Saturday, June 10, 2006

Diplomacy of a kind

Just like the "Taekwondo diplomacy", there is also something called, the "cell-phone diplomacy". Last year, one of the biggest mobile phone companies in South Korea, 'Anycall', put together extraordinary and ambitious efforts to produce TV commercials aiming to promote not just its products but also the unification of the two Koreas. It brought about an occasion where, for the first time ever, a North Korean 'celebrity', together with a South Korean one, was casted as the main model. When I first saw the commercial, I was very surprised and also skeptical; skeptical with whether the North Koreans were 'real', including the celebrity. I was living abroad and did not hear much news about the commercial and so just took it as yet another 'fictionalized' situation for TV. When I found out that the whole thing was real(as in, they are really North Koreans), filmed in China, I was rather taken aback. I remember thinking out loud, when did the two countries become so 'close' to make such a commercial, also being shocked at the fact that North Korea actually allowed such a thing. Basically, I realized I had been way too ignorant with issues of my own country.
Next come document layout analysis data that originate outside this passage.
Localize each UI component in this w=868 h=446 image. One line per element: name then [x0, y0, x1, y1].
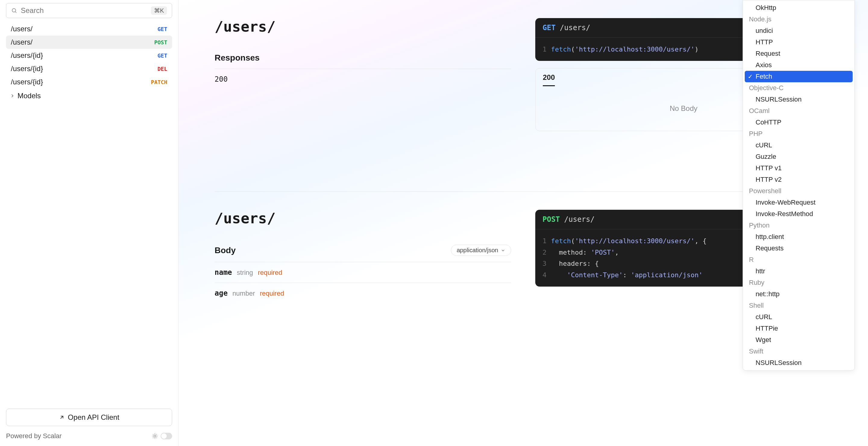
- dropdown-item[interactable]: HTTP v2: [745, 174, 852, 185]
- dropdown-group-label: Swift: [745, 346, 852, 357]
- dropdown-group-label: Python: [745, 220, 852, 231]
- search-icon: [11, 7, 17, 13]
- sidebar-endpoint-item[interactable]: /users/{id}PATCH: [6, 75, 172, 89]
- dropdown-item[interactable]: HTTP: [745, 36, 852, 48]
- sidebar-endpoint-item[interactable]: /users/{id}DEL: [6, 62, 172, 75]
- dropdown-item[interactable]: Axios: [745, 59, 852, 71]
- arrow-up-right-icon: [59, 414, 65, 420]
- sidebar-endpoint-item[interactable]: /users/{id}GET: [6, 49, 172, 62]
- dropdown-item[interactable]: OkHttp: [745, 2, 852, 13]
- nav-method-badge: PATCH: [151, 79, 167, 85]
- code-method-badge: POST: [542, 215, 560, 224]
- sidebar: ⌘K /users/GET/users/POST/users/{id}GET/u…: [0, 0, 179, 446]
- code-method-badge: GET: [542, 24, 555, 32]
- response-status[interactable]: 200: [215, 69, 511, 90]
- body-heading: Body: [215, 246, 236, 255]
- endpoint-title: /users/: [215, 210, 511, 227]
- dropdown-item[interactable]: NSURLSession: [745, 94, 852, 105]
- dropdown-item[interactable]: HTTPie: [745, 323, 852, 334]
- svg-line-6: [153, 434, 153, 435]
- nav-list: /users/GET/users/POST/users/{id}GET/user…: [0, 21, 178, 403]
- code-path: /users/: [564, 215, 595, 224]
- theme-toggle[interactable]: [152, 433, 172, 439]
- param-name: name: [215, 268, 232, 277]
- chevron-down-icon: [501, 248, 505, 253]
- powered-by-label: Powered by Scalar: [6, 432, 62, 440]
- param-row: agenumberrequired: [215, 283, 511, 304]
- dropdown-item[interactable]: Invoke-RestMethod: [745, 208, 852, 220]
- dropdown-group-label: PHP: [745, 128, 852, 139]
- dropdown-group-label: Powershell: [745, 185, 852, 197]
- nav-method-badge: GET: [157, 53, 167, 59]
- responses-heading: Responses: [215, 53, 511, 63]
- nav-method-badge: DEL: [157, 66, 167, 72]
- dropdown-item[interactable]: httr: [745, 265, 852, 277]
- nav-method-badge: GET: [157, 26, 167, 32]
- search-shortcut: ⌘K: [151, 6, 167, 15]
- endpoint-title: /users/: [215, 18, 511, 35]
- content-type-label: application/json: [457, 247, 498, 254]
- svg-line-7: [156, 438, 157, 438]
- param-type: string: [237, 269, 253, 277]
- dropdown-group-label: Shell: [745, 300, 852, 311]
- param-required: required: [260, 290, 284, 297]
- open-api-client-button[interactable]: Open API Client: [6, 409, 172, 426]
- param-row: namestringrequired: [215, 262, 511, 283]
- nav-path: /users/{id}: [11, 78, 43, 86]
- dropdown-item[interactable]: HTTP v1: [745, 162, 852, 174]
- sun-icon: [152, 433, 158, 439]
- param-name: age: [215, 289, 227, 297]
- dropdown-item[interactable]: Fetch: [745, 71, 852, 82]
- dropdown-group-label: R: [745, 254, 852, 265]
- dropdown-item[interactable]: cURL: [745, 311, 852, 323]
- dropdown-item[interactable]: CoHTTP: [745, 117, 852, 128]
- sidebar-endpoint-item[interactable]: /users/GET: [6, 22, 172, 36]
- nav-path: /users/{id}: [11, 51, 43, 60]
- dropdown-item[interactable]: Request: [745, 48, 852, 59]
- dropdown-item[interactable]: Wget: [745, 334, 852, 346]
- theme-toggle-pill[interactable]: [161, 433, 172, 439]
- search-input[interactable]: [21, 6, 147, 15]
- models-label: Models: [18, 92, 41, 100]
- svg-line-10: [153, 438, 153, 438]
- dropdown-group-label: Node.js: [745, 13, 852, 25]
- dropdown-group-label: Objective-C: [745, 82, 852, 94]
- open-api-client-label: Open API Client: [68, 413, 119, 422]
- dropdown-item[interactable]: net::http: [745, 288, 852, 300]
- sidebar-endpoint-item[interactable]: /users/POST: [6, 36, 172, 49]
- svg-point-0: [12, 8, 16, 12]
- dropdown-item[interactable]: undici: [745, 25, 852, 36]
- dropdown-item[interactable]: cURL: [745, 139, 852, 151]
- dropdown-item[interactable]: http.client: [745, 231, 852, 243]
- nav-path: /users/{id}: [11, 64, 43, 73]
- svg-line-2: [61, 416, 63, 419]
- param-required: required: [258, 269, 282, 277]
- svg-point-3: [154, 435, 156, 437]
- dropdown-group-label: OCaml: [745, 105, 852, 117]
- param-type: number: [232, 290, 255, 297]
- dropdown-item[interactable]: Requests: [745, 243, 852, 254]
- nav-path: /users/: [11, 25, 33, 33]
- chevron-right-icon: [10, 93, 15, 99]
- content-type-selector[interactable]: application/json: [451, 245, 511, 256]
- search-box[interactable]: ⌘K: [6, 3, 172, 18]
- svg-line-1: [16, 12, 17, 13]
- dropdown-item[interactable]: NSURLSession: [745, 357, 852, 369]
- main-content: /users/ Responses 200 GET /users/: [179, 0, 868, 446]
- nav-method-badge: POST: [154, 39, 167, 45]
- code-path: /users/: [560, 24, 590, 32]
- dropdown-group-label: Ruby: [745, 277, 852, 288]
- language-dropdown[interactable]: OkHttpNode.jsundiciHTTPRequestAxiosFetch…: [743, 0, 855, 371]
- nav-path: /users/: [11, 38, 33, 46]
- response-tab-200[interactable]: 200: [543, 73, 555, 86]
- svg-line-11: [156, 434, 157, 435]
- dropdown-item[interactable]: Guzzle: [745, 151, 852, 162]
- sidebar-models-toggle[interactable]: Models: [6, 89, 172, 103]
- dropdown-item[interactable]: Invoke-WebRequest: [745, 197, 852, 208]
You can see the clip here. It is very obvious with the message it's sending.

Also, on the discussion of how different the two Koreas are, this clip emphasizes a lot of those differences; starting from the appearance of the two representive celebrities, what they are famous for etc. I think that the makers of this commercial may have brought out those differences more strongly than was neccessary, acknowleging the fact that we are very different and trying to convey that even though we are this much different we can still be one, using comments that emphasize familiarity and oneness; the slogan being "One voice/echo".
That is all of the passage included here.